In a great article a few years ago in the Bastrop Daily Enterprise, Wes Helbling wrote a great article commemorating the 250th anniversary of The Baron de Bastrop‘s birthday. Much can be said about this mysterious land shark today, and the impact he had on how current land use has developed from generation to generation can often be dated back to these original land grants. For more on The Baron, see Helbling’s article here.
Though most of this land is found in present day Morehouse, and West Carroll parishes, a small portion also reached into present day Richland Parish.

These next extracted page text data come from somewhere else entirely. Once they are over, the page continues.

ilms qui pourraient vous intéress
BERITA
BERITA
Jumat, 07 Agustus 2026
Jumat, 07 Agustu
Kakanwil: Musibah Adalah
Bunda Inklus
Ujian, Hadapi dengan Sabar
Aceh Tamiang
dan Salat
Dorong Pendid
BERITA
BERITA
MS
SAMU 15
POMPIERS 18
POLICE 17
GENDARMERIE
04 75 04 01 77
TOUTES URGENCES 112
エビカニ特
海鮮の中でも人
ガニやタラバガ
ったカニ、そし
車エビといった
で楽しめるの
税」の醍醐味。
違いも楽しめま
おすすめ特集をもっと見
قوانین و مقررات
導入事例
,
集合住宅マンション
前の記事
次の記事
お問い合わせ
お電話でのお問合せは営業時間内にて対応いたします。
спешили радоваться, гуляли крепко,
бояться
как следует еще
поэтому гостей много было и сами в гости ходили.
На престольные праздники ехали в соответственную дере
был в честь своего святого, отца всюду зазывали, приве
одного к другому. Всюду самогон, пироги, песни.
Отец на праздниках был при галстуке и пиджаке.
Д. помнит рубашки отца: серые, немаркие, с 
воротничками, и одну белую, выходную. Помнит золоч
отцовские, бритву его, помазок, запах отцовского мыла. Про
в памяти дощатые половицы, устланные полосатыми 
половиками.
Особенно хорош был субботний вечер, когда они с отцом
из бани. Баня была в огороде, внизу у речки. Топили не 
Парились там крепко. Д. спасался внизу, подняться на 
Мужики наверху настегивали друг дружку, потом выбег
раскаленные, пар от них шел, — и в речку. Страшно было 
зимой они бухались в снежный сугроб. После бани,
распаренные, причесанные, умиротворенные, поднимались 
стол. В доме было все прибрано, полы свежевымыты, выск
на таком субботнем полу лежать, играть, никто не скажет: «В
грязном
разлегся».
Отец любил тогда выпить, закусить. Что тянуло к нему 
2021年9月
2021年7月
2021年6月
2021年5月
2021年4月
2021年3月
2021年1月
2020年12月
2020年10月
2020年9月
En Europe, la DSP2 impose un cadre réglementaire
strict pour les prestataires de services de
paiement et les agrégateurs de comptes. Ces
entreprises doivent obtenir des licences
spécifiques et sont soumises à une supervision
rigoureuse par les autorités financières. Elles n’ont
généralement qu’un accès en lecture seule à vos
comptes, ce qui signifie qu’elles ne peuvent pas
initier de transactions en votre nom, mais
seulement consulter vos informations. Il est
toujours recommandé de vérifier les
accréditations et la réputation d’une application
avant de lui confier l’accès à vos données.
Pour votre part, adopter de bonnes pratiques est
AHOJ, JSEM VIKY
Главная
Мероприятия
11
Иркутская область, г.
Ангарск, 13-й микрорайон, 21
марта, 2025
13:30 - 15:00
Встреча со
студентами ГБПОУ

At the request of fellow researcher Tom Allen, of Oak Ridge, I set out to find some documents that the United States Senate held in their archives from 1851, where more than 800 pages of recorded testimony helped to bring some sense of clarity and closure to land grants related to the Baron de Bastrop. They were filed as Senate Executive Documents to the 32nd Congress, Serial Set 661. For interested researchers, you can find these detailed documents here.
“I will give to every family, industrious and well recommended, 400 acres of land – take where they please – six months’ provisions, all kinds of seeds they want to plant out, and their children (that is to say, boys) will be unregistered; and when they come to age, 400 acres of land will be given to each of them, during this current spring.”
The colonists came in two parties, one of which was detained at New Madrid for a month waiting for a boat from the Spanish government. The Baron finally bought a barge to bring them to Louisiana.